Well, this field is really exploding right now! I was curious about the performance and searched around a bit: in another other post, the author gives a slightly more detailed explanation of how the tunes are automatically turned into audio:
"I convert each ABC tune to MIDI, process it in python (with python-midi) to give a more human-like performance (including some musicians who lack good timing, and a sometimes over-active bodhran player who loves to have the last notes :), and then synthesize the parts with timidity, and finally mix it all together and add effects with sox."

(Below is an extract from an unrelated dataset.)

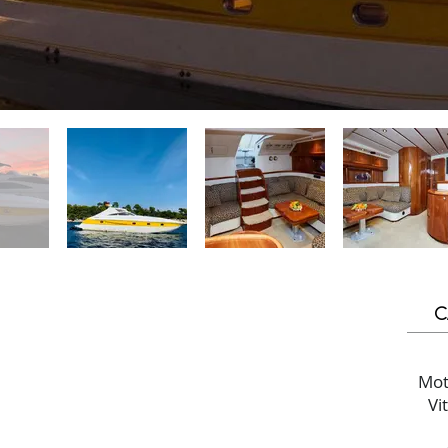
C
Mot
Vi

The generation of tunes by the RNN is pretty nice and definitely the trending topic, but I think I'm more impressed by the little performance script that he's put together. The output is quite pleasant and I'm curious about the code that generates the bodhran part. Hope this gets open-sourced!
(Off-topic to the guy who submitted this: thank you for making OpenLieroX and turning my university into a chaotic LAN party on many an occasion.)

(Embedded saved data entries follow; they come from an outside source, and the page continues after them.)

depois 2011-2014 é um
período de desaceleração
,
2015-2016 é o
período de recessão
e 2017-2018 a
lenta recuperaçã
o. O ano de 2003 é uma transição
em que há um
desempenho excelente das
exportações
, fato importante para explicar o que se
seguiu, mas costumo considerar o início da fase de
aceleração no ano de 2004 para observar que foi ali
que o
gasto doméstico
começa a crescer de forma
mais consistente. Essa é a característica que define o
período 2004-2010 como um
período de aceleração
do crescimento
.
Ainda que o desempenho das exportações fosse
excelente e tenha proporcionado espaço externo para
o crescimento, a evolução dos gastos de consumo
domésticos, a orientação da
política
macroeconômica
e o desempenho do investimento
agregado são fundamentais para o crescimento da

This is great! He is using deep learning as it should be used in regards to music - not as the sole generator of songs (no technique is quite up to that yet) but as a source of inspiration for a 'proper' musician, who can take it's output and do cool things with it. As a bagpipe player, I can hear ideas for several new pieces among the output he posted!
I see this in the same line as IBM's 'Chef Watson' - great if a sufficiently skilled person is there to supervise :)
Good work.
Fiddle player for the last 18 years: can confirm that this is pretty much what most traditional music circles sound like (especially their endlessness).
At a workshop I attended, American piper Kieran O'Hare was once decrying the typical American "intensification" pattern as applied to seisiúns. It becomes about people's egos and shoehorning in their sets or showing that they can keep up with the best. Really, it should be about friends socializing and sharing music. Tunes-tunes-tunes-tunes is antisocial and a bit mechanical when it comes down to it.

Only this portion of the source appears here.